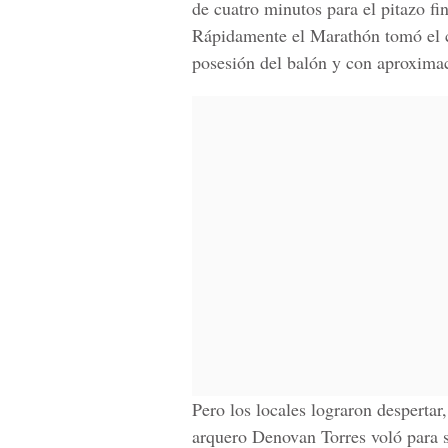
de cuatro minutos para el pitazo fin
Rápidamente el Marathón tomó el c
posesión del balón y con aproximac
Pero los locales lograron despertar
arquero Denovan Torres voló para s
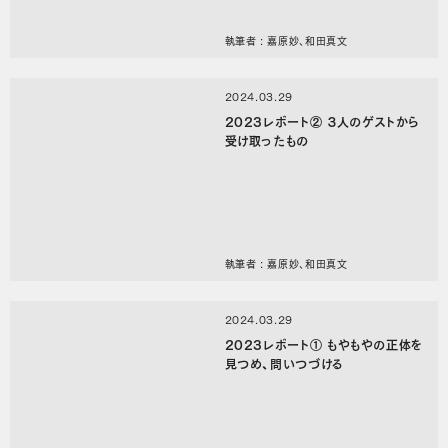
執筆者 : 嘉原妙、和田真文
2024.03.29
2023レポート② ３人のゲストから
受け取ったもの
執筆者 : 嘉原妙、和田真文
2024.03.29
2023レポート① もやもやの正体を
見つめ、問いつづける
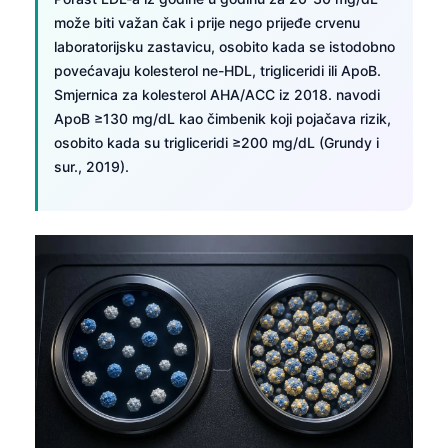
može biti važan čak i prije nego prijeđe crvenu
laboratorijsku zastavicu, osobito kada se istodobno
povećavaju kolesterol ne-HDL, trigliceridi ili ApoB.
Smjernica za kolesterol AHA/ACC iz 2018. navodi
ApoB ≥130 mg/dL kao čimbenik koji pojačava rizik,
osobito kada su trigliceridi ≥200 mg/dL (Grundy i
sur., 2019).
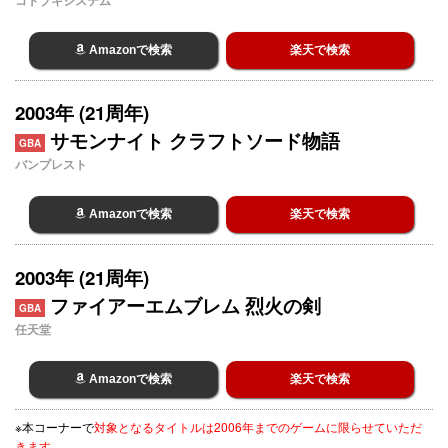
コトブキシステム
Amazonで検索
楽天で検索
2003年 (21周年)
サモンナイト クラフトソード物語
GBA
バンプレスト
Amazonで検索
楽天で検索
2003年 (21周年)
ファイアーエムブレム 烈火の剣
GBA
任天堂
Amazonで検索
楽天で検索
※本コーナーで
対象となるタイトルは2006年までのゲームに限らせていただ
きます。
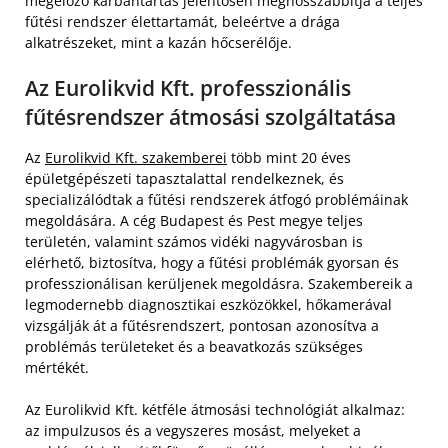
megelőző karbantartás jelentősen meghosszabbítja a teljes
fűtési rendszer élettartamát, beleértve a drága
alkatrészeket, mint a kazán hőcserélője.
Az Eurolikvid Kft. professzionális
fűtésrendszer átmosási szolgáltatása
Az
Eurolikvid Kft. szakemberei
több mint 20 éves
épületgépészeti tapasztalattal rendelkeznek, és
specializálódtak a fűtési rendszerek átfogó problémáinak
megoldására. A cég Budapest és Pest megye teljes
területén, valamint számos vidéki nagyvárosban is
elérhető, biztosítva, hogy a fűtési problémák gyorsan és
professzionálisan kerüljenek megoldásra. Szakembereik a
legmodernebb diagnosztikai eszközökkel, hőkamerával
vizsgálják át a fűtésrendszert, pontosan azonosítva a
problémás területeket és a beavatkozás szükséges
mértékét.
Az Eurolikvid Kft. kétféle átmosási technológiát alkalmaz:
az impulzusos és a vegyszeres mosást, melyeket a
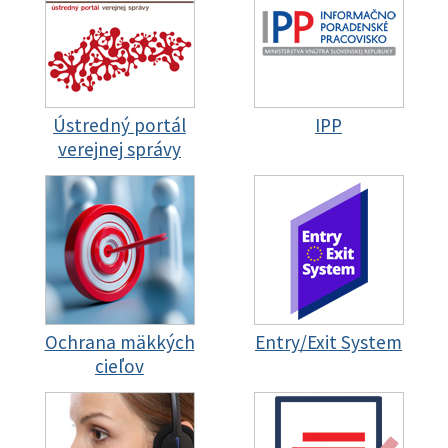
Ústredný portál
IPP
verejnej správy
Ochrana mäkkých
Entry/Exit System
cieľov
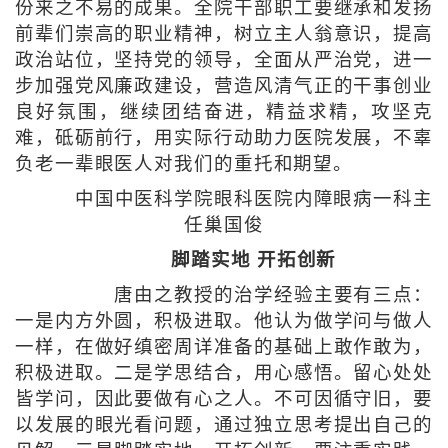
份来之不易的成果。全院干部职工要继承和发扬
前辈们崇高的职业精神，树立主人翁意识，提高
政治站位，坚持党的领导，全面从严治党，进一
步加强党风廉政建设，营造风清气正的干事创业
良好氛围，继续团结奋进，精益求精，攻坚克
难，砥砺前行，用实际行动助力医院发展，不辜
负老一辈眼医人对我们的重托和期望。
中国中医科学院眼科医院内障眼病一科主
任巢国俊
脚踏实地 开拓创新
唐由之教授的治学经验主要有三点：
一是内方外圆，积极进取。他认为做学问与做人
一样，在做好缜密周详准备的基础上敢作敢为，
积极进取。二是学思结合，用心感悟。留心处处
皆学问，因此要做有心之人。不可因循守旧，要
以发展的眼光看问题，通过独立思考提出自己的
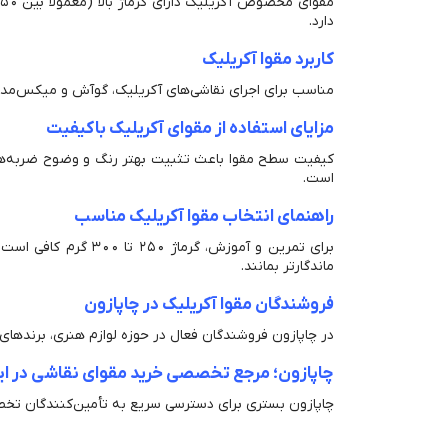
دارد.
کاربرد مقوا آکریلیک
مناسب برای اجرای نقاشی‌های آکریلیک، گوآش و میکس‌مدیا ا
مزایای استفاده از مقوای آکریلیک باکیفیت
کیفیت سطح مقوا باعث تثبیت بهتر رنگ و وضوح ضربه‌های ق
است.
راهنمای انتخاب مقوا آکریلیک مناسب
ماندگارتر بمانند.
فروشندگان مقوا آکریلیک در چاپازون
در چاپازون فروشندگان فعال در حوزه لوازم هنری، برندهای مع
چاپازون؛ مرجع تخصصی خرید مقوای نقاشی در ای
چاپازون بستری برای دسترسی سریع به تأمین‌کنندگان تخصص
◇ ◇ ◇ ◇
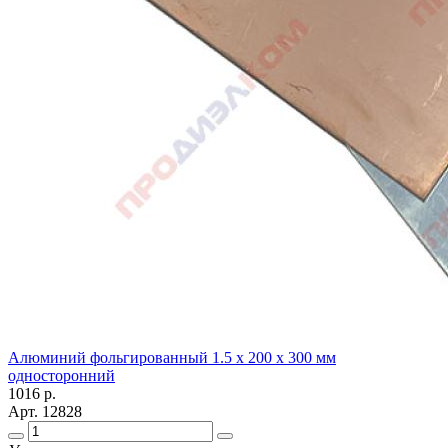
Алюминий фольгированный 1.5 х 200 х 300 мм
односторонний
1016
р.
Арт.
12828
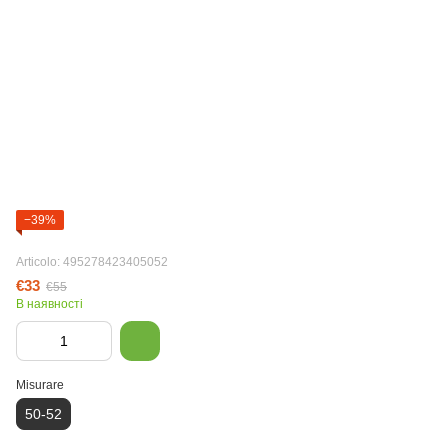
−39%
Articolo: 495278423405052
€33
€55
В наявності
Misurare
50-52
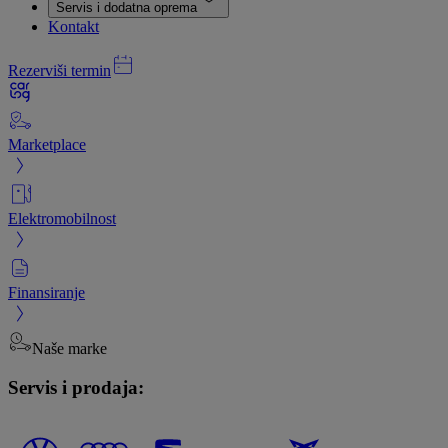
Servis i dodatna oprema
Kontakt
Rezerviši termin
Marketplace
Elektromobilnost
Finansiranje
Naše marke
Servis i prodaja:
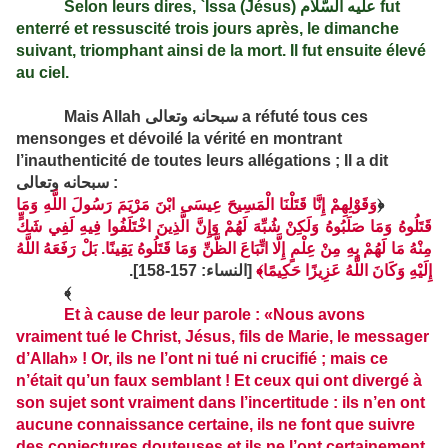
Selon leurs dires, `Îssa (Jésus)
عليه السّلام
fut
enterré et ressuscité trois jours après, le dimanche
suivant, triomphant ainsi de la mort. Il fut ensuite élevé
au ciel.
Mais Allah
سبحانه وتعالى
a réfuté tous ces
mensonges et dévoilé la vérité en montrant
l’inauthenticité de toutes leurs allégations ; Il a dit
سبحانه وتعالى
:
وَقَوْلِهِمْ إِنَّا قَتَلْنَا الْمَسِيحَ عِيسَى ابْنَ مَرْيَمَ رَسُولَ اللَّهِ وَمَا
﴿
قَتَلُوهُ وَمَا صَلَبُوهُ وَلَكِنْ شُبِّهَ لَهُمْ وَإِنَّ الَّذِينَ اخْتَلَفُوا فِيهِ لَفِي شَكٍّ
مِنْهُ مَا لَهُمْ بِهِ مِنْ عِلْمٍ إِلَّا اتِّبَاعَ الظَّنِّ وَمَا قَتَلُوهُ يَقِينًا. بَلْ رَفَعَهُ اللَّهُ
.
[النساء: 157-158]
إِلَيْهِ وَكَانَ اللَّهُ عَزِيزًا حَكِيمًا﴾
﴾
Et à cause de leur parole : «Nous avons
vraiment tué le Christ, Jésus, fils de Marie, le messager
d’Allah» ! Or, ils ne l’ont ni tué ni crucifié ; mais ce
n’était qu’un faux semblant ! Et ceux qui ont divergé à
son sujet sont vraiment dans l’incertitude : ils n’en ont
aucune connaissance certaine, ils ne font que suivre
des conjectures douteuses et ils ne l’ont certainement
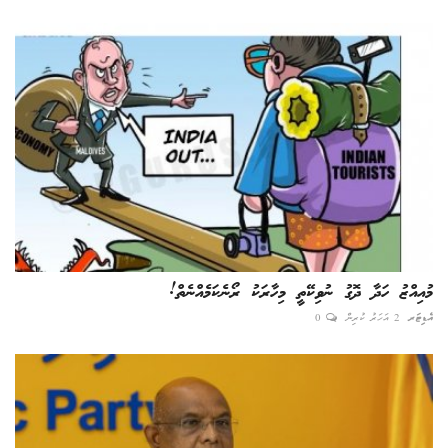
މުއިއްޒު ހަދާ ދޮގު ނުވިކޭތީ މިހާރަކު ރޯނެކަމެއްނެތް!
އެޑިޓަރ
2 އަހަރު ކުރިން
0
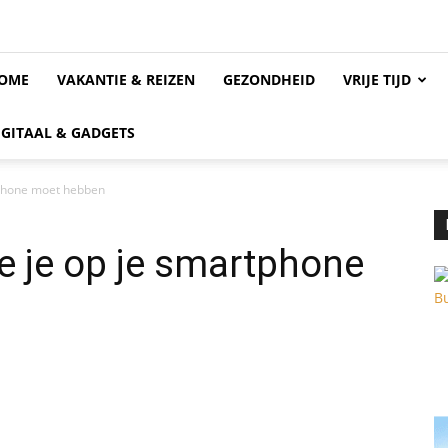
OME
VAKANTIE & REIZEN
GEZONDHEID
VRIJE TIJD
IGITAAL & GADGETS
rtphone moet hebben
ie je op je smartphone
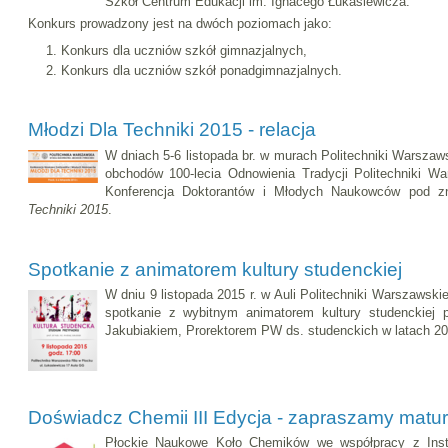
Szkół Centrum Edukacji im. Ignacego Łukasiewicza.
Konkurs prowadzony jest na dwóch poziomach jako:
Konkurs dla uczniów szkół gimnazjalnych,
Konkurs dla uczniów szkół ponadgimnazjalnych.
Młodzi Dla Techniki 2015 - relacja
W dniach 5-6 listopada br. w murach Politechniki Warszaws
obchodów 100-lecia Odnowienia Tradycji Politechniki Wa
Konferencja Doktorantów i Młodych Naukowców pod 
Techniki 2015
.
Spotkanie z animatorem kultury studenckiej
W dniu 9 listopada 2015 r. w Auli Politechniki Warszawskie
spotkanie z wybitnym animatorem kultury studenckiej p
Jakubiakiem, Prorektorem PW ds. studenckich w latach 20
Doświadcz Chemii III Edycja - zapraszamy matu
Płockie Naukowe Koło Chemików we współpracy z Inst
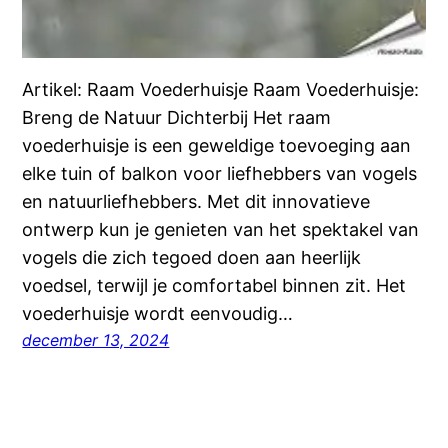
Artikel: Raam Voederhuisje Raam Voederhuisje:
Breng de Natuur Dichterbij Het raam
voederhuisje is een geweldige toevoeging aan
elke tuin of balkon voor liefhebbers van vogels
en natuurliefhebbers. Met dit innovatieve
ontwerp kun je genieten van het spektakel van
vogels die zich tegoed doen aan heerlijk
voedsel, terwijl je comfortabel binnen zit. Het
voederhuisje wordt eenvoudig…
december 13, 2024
◇ ◇ ◇ ◇
## WHAT YOU NEED TO DO
Among the entries above, find the line with "en natuurliefhebbers. Met dit innovatieve" and the line with "december 13, 2024"; give again exactly these two lines and all lines between them.

## TASK OUTPUT
en natuurliefhebbers. Met dit innovatieve
ontwerp kun je genieten van het spektakel van
vogels die zich tegoed doen aan heerlijk
voedsel, terwijl je comfortabel binnen zit. Het
voederhuisje wordt eenvoudig…
december 13, 2024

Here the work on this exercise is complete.